A exposição ‘Cortejo das oferendas – Misericórdia de Seia’ esteve patente ao público, durante um mês, no Posto de Turismo de Seia. A mostra vai já na terceira edição e tem ganho novos dados, devido ao interesse dos habitantes de Seia sobre o tema. O próximo passo é recolher os testemunhos vivos dos senenses e, quem sabe, fazer a recriação histórica do dia das oferendas na vila.

Chegavam a Seia todos engalanados, em carros identificados com o nome das aldeias de onde vinham, e traziam tudo o que a terra dava: feijão, batatas, cebolas, grão, cereais, avelãs, nozes, castanhas, azeite, vinho e lenha, porque o inverno na Serra da Estrela é rigoroso e era preciso assegurar o aquecimento do hospital da Misericórdia, a quem eram destinadas todas as oferendas.

As famílias mais abastadas davam dinheiro. “As meninas e os meninos iam vestidos com calça, ou saia, uma camisa branca, com uma faixa e uma cana, em que no topo estava enroladinha uma nota”, explica Rita Saraiva, diretora do Museu da Misericórdia de Seia.

Juntavam-se à entrada da vila e seguiam em cortejo, passando pelos Paços dos Concelho, onde a banda filarmónica os recebia “com entusiasmo”, passavam pelo largo da Misericórdia até ao hospital, onde se realizam os discursos e era feita a receção. O cortejo acabava por ser um dia de festa na vila e também uma manifestação cultural.

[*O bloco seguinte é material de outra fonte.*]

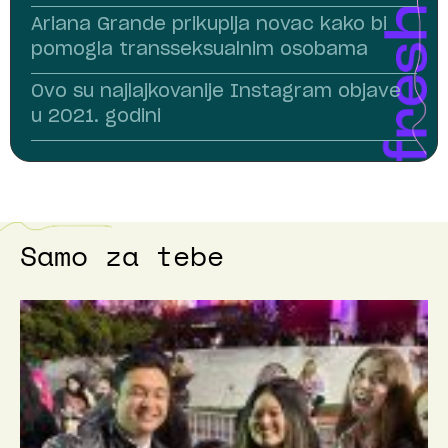
Ariana Grande prikuplja novac kako bi
pomogla transseksualnim osobama
Ovo su najlajkovanije Instagram objave
u 2021. godini
Samo za tebe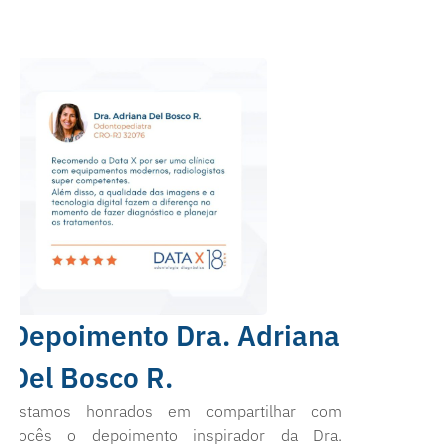
Depoimento Dra. Adriana
Del Bosco R.
Estamos honrados em compartilhar com
vocês o depoimento inspirador da Dra.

Na exposição, veem-se fotos do dia do cortejo com a participação “das crianças da catequese, dos escuteiros, dos caretos”, cartazes e anúncios da época. “Este é de 1943, a apelar ao sentimento altruísta dos senenses e à participação no cortejo”, conta a diretora. Segundo Rita Saraiva, o cortejo das oferendas começou a realizar-se após os anos 40 do século XX. Antes, era feito um peditório junto da população.

O documento mais antigo da mostra data de 1880, onde é descrita, com uma bonita caligrafia da época, toda a relação dos pertences do primeiro hospital da Misericórdia, cuja fotografia também se encontra na exposição e onde havia uma hospitaleira que era paga em alqueires de centeio ou de milho.

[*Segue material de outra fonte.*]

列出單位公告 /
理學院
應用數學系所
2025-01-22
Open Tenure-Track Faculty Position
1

Na relação de pertences é descrito o número de pratos, malgas, talheres, utensílios, loiça, roupas, mobiliário como “uma arca também já muito velha”, tal como o hospital, que acabou por ser vendido em hasta pública e cujos fundos reverteram para a construção do novo hospital da Misericórdia de Seia.

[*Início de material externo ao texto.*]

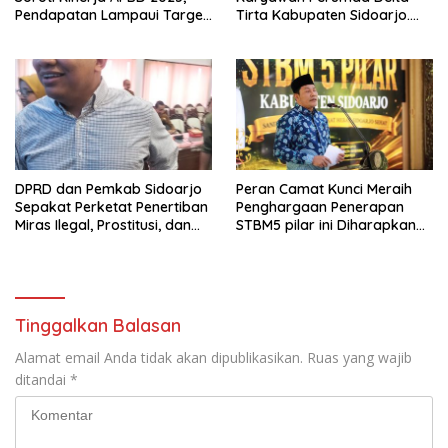
Pendapatan Lampaui Target
Tirta Kabupaten Sidoarjo.
dan Defisit Berbalik Jadi
Mengucapkan Dirgahayu
Surplus
Republik Indonesia Ke 81
Tahun. 17 Agustus 1945- 17
Agustus Tahun 2026
DPRD dan Pemkab Sidoarjo
Peran Camat Kunci Meraih
Sepakat Perketat Penertiban
Penghargaan Penerapan
Miras Ilegal, Prostitusi, dan
STBM5 pilar ini Diharapkan
Rumah Kos Bermasalah
Tidak Berhenti Disini.
Tinggalkan Balasan
Alamat email Anda tidak akan dipublikasikan.
Ruas yang wajib
ditandai
*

Uma foto datada de 1920 mostra as fundações do hospital, uma instalação, as plantas originais do hospital que seria concluído em 1928, como atestam as fotos das vistas nascente e poente do edifício, muito ao estilo dos sanatórios da altura, tirando partido das condições proporcionadas pela Serra da Estrela.

Em 1929 foi inaugurado. A sala de cirurgia, de desinfeção e as enfermarias também são visíveis através de fotos e de uma curta metragem, mostrada à entrada da exposição e que revela o que era o hospital da Misericórdia de Seia, por dentro e por fora. À época, recorda Rita Saraiva, já tinha especialidades como obstetrícia, oftalmologia ou otorrinolaringologia.

Um hospital que acarretava muitas despesas à Misericórdia que, no dia das oferendas, juntava o contributo da população ao contributo do Estado e da autarquia local.

Além da preciosa ajuda, este dia era também uma demonstração popular de carinho dos senenses para com o hospital e a Misericórdia. O que acontecia um pouco por todo o país.

Foi num encontro sobre o património das Misericórdias que Rita Saraiva despertou para o tema. “Quase todos os colegas falavam dessa atividade”, lembra. Um dia, a pesquisar documentos para outra exposição, encontrou os cartazes que publicitavam o cortejo das oferendas de Seia.

Surge, assim, a primeira exposição, no Museu da Misericórdia que atraiu o interesse dos populares. “Vários habitantes de Seia que visitaram a primeira [mostra] disseram que tinham documentos, novos dados, novos contributos que fizeram esta exposição no Posto de Turismo de Seia, com todo o historial do cortejo das oferendas.”

O próximo passo deste trabalho de preservação da memória é a recolha dos testemunhos orais dos senenses sobre o cortejo e, quem sabe, a realização de uma recriação histórica do cortejo em ‘terras de Cêa’, como é escrito o nome da cidade no mais antigo documento da exposição.